They orbited the moon. They also orbited the earth but in the same way that when you orbit the earth you are still orbiting the sun. It we all go round and round.
"Just remember that you're standing on a planet that's evolving
And revolving at nine hundred miles an hour
That's orbiting at nineteen miles a second, so it's reckoned
A sun that is the source of all our power"
Peltiers are thermocouples in reverse. Thermocouples are what's being used now for for RTGs.
Individually, they're not particularly powerful (you need LOTS of them - which is what makes a RTG so heavy.)
Stirling engines and thermocouples have a lot of untapped applications on the ground. Clawing back a chunk of the ~60% of thermal energy which is currently tossed overboard in a nuke plant springs to mind as a first thought.
As for space - until costs to orbit come down, anything which is lighter is worth looking at.
"Stirling engines and thermocouples have a lot of untapped applications on the ground. Clawing back a chunk of the ~60% of thermal energy which is currently tossed overboard in a nuke plant springs to mind as a first thought."
Chicken and egg. Power generated < infrastructure cost over life of plant.
The Stirling engine that can handle the coolant flow from a GW sized power plant is not exactly COTS technology. Keep in mind the efficiency will be limited by the temperature difference the system works with. You'd want to stick the Stirling between the outlet coolant flow of the generators and the coolant flow from out side for biggest temperature difference. By then I think it's <100c for water so maybe an 80c temp difference.
Nasa Glenn have been researching free piston strirling engines for a few years now to replace thermocouple RTG's, they are using the same hot fuel pellet as the current thermocouple RTG's and are more efficient, curiosity nearly got the first but testing was not complete in time.
It's interesting to see that they have advanced from a waste pellet to a fissionable reactor.
It's also nice to see old ideas coming back with new methods. And why no one is considering farming all hot waste with many many stirling units is an interesting question.
Power output is constant and controllable. RTGs run down with half-life and are at full power at launch, they even need need to dump heat initially. Total energy is limited only by amount of fuel you can carry.
RTGs are about 5% efficient, a Stirling engine with an infinite cold sink near zero is pretty efficient! It depends on how well you can dump the heat (the design of the radiator) but it should be 10x as good.

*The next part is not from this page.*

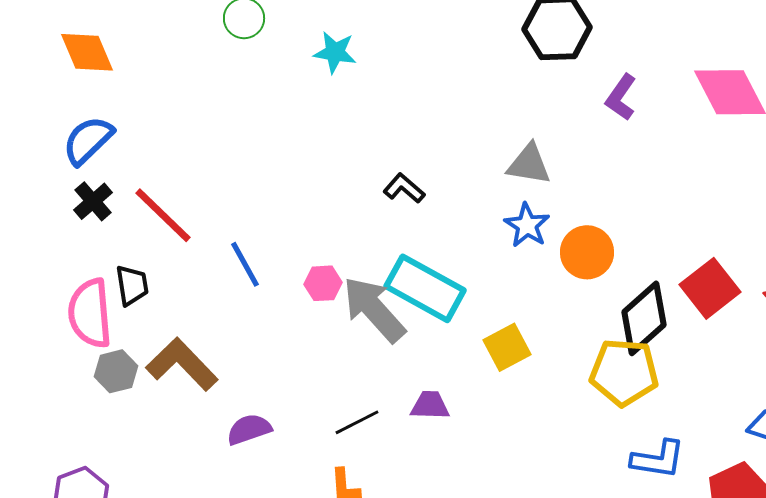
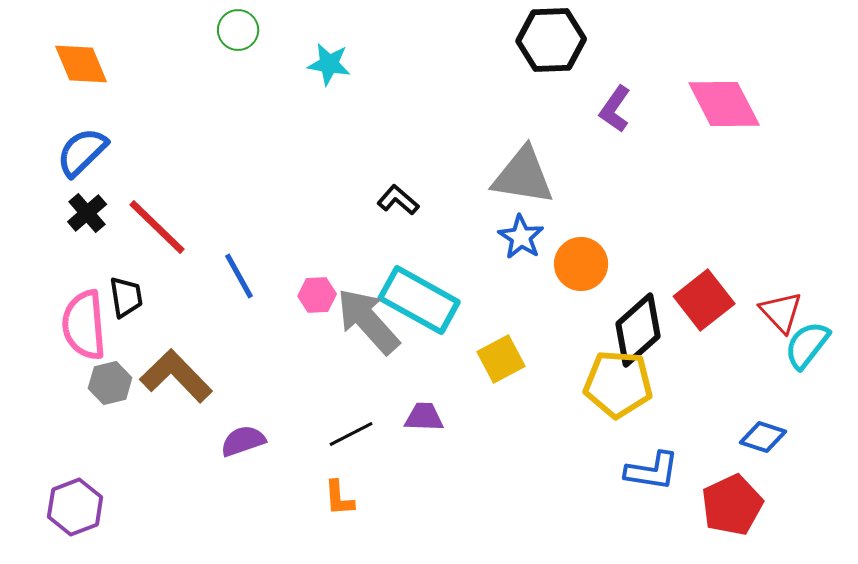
gray triangle: (529, 164) -> (523, 176), size x1.4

NASA have been at work on a next generation RTG using Stirling engines and a Pu package they call the "General Purpose Heat Source."
It looks like they had a few Stirling spare, knocked up a few heat pipes compatible with the reactor and it was game on.

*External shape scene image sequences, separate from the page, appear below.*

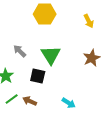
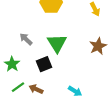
black square: (38, 76) -> (44, 64), turned -35

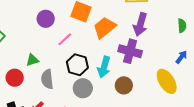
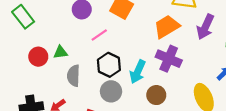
purple arrow: (140, 24) -> (205, 27), moved
orange trapezoid: (104, 28) -> (167, 27), moved
red circle: (15, 78) -> (38, 57), moved

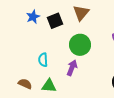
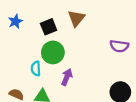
blue star: (33, 17) -> (15, 21), moved
green circle: (80, 45) -> (53, 52), moved

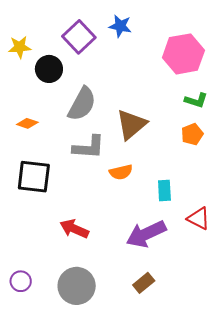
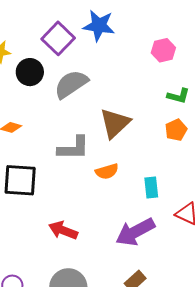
blue star: (120, 26) -> (99, 26), size x1.4
pink hexagon: (183, 54) -> (163, 50), size x0.6
gray semicircle: (82, 104) -> (71, 84), moved, turned -150

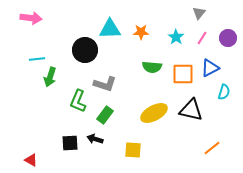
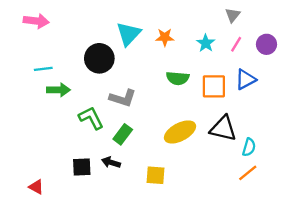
cyan triangle: (110, 29) -> (129, 34), turned -45
green arrow: (50, 77) -> (58, 90), turned -108
cyan semicircle: (224, 92) -> (249, 147), moved
green L-shape: (78, 101) -> (91, 118), turned 130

Another site claims this thing was putting out 24W, while the Stirling RTG (misnomer as it does not *have* thermoelectric elements) can push 500W(e), as did the only US reactor the SNAP20.
The SNAP20 used "Peltier" or TE elements with a 1.9% efficiency. Current ones hit about 6% and Stirlings about 24-26% (but with the risk of moving parts). The big benefits of a reactor a)throttling, as unlike an RTG, which starts at maximum and has to be designed to have enough power at the destination to get the job done they can be throttled down in cruise (or even left off till the destination before first switch on) b) A variety of nuclear fuels are possible for the reactor, whereas the GPHS is designed for only one kind of Pu fuel, and its in short supply in the US. Europe seems to be standardising on the stuff found in smoke detectors.

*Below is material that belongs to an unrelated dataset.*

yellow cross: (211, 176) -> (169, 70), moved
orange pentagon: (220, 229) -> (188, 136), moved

Down side is like all reactors it will need a minimum critical mass which is typically kept low by using highly enriched (70%+ IIRC) or bomb grade fuel.
Good work to get to a nuclear demonstration (not a simulator element) in 6 months and maybe the start of something quite impressive.
You are a smart man!! I work on this project and you for the most part nailed it. This is not a fantastic technical breakthrough, although there were people who thought the reactor-heat-pipe-Stirling combination would not work together a stable system, so yes proof-of-concept was needed. The big value was to show we could do a real nuclear reactor demonstration for short time and relative low cost, and then build from there. It's fun to talk about high performance nuclear rockets and high power for bases on Mars, but we'll never get there without starting small and stepping our way through.
For more info on our approach, go to spacenuke.blogspot.com. I also like how the Register presented the story as compared to many US sites -- Score one for the UK.
"You are a smart man!"
Not a universal view, but I have my moments.
"This is not a fantastic technical breakthrough, "
Perhaps not, but it breaks the "never been done/can't be done" loop. I'm not completely certain that a reactor driven Stirling engine has never been run before but if not then it is the start of the art, Like Whittles W1.
"The big value was to show we could do a real nuclear reactor demonstration for short time and relative low cost, and then build from there. "
The fact this is a live nuclear reactor is very impressive in the timescale, given the much stricter H&S regime that needs to be complied with. Watching some old film of a guy machining a bar of metal in a lath that turned out to be one of the SNAP20 nuclear fuel pins without being in a hot cell was err interesting.
The only additional information I found on another site was that the test was 24w(e). can you confirm this?. I could not find anything on the NASA NTRS server (lots on fission of course but nothing with "flattop" fission) about the programme..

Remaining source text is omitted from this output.